‘East’ - ‘West’ Metaphysical Differences: Implications for Strategy and Organizational Theorizing
‘…the philosophy of organism (process) seems to approximate more to some strains of Indian, or Chinese thought, than to western Asiatic, or European, thought. One side makes process ultimate; the other side makes fact ultimate’ (A. N. Whitehead, Process and Reality, 1929: 9)

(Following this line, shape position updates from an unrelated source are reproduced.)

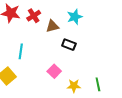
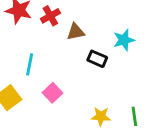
cyan star: (75, 17) -> (124, 40), moved
pink square: (54, 71) -> (52, 93), moved

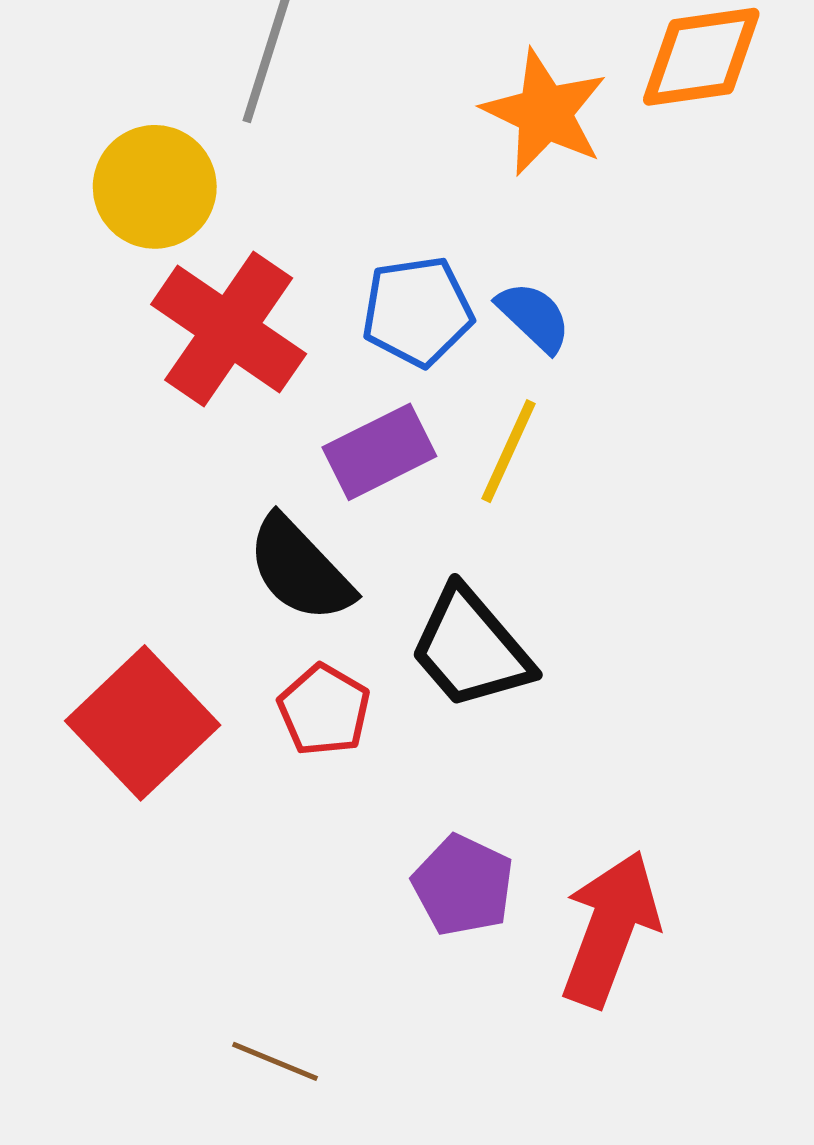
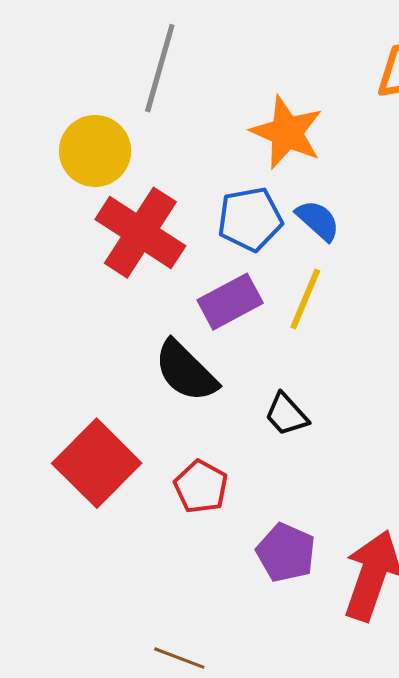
orange star: (545, 113) -> (287, 132), moved
black trapezoid: (471, 648) -> (286, 414), size x0.6
red pentagon: (324, 710) -> (201, 487), moved

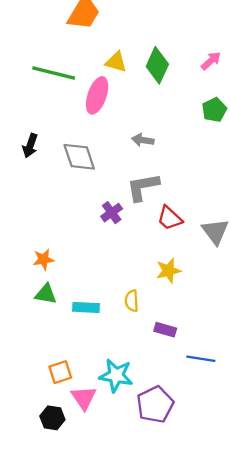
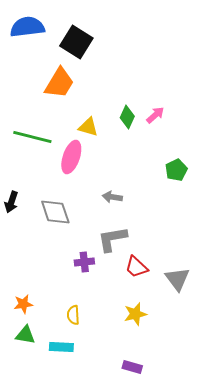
pink arrow: (211, 61) -> (155, 115), moved
green diamond: (157, 65) -> (127, 117), moved, size x0.7
purple cross: (112, 213) -> (84, 262), turned 30
yellow semicircle: (132, 301) -> (73, 315), moved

Theories of Strategy and Organization rely on implicit metaphysical assumptions about the nature of reality and about how we acquire an adequate knowledge of it to guide our actions. A metaphysics of ‘substance’ treats ‘facts’ out there as pre-existing, objective and ultimate, while a metaphysics of ‘process’ assumes that such facts are practically useful ‘fabrications’ wrought from an ‘aboriginal sensible muchness’ that is ultimate reality, via local coping actions/linguistic practices. The dominant ‘Western’ predisposition derives from the former whilst in the ‘East’ there is traditionally a greater acceptance of the latter. Notwithstanding this, ‘East’ and ‘West’ are better understood and compared in terms of metaphysical differences rather than geographic locations. These metaphysical differences have important consequences for Strategy and Organizational theorizing. Commitment to a metaphysics of substance results in a representationlist epistemology which elevates thinking before action; goals, plans, models and maps are first needed to guide meaningful action. Organization, as such is viewed in deliberate, purposeful, instrumental terms. On the other hand, commitment to a metaphysics of process leads to a suspicion regarding the adequacy of language and symbolic forms of representation. The natural instinct here is to eschew such symbolic abstractions in favour of a local, finely-honed empirical sensitivity and attunement to the solicitations of the immediate sensual environment; a form of ‘radical empiricism’ as the starting point of knowledge. Organizational orders, from this viewpoint, emerge inadvertently through the aggregation of local practical coping actions into established patterns of social practices. These practices are what make society and all the institutions that we find so necessary and familiar, possible. This divergence of theoretical priorities issuing from different metaphysical commitments, have profound ramifications for how strategy and organization are perceived and theorized. In this presentation, I shall explore more widely their consequences for the development and advancement of Organization Studies.